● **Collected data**
────────────────────────────────────────
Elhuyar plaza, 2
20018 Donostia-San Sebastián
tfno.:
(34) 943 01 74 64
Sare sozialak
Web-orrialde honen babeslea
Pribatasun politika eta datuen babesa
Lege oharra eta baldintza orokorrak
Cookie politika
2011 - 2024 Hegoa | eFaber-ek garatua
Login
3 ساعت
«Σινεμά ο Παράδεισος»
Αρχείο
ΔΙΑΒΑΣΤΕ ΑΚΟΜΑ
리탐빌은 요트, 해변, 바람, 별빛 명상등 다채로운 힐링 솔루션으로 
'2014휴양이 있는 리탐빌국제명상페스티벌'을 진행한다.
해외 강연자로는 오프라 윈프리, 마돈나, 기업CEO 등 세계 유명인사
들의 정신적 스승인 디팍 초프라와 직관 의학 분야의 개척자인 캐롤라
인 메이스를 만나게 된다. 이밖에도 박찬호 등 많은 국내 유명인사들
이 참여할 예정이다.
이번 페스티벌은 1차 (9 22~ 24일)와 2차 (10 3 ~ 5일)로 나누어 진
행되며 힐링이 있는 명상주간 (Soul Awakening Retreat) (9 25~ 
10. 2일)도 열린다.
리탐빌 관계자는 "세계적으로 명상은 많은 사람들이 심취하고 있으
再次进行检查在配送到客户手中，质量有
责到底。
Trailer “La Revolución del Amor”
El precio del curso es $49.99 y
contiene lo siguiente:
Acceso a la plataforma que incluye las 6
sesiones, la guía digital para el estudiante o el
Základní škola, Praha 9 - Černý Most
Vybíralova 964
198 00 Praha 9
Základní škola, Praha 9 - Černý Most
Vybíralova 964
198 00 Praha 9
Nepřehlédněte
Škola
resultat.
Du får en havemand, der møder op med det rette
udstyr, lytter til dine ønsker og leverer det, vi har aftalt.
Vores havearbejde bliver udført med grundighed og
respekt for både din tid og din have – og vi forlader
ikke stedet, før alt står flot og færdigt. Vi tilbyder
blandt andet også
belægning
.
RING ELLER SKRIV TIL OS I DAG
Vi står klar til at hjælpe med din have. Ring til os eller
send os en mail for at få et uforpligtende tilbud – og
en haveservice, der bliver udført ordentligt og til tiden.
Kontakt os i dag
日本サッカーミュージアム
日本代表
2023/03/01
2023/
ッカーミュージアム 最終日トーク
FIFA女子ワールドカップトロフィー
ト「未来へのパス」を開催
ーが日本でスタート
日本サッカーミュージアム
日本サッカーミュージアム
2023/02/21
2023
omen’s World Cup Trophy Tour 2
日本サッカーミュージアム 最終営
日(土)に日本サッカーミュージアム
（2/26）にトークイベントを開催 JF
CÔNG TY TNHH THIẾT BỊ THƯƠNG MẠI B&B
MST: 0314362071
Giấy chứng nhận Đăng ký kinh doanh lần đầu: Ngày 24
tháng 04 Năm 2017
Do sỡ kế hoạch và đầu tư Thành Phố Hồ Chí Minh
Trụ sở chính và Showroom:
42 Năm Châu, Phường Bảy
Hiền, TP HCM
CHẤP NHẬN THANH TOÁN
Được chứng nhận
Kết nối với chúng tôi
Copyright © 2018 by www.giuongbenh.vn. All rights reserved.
────────────────────────────────────────
● **Work order**
Look through the data and gather every line with the string "udført" in it.

● **Result**
Vores havearbejde bliver udført med grundighed og
en haveservice, der bliver udført ordentligt og til tiden.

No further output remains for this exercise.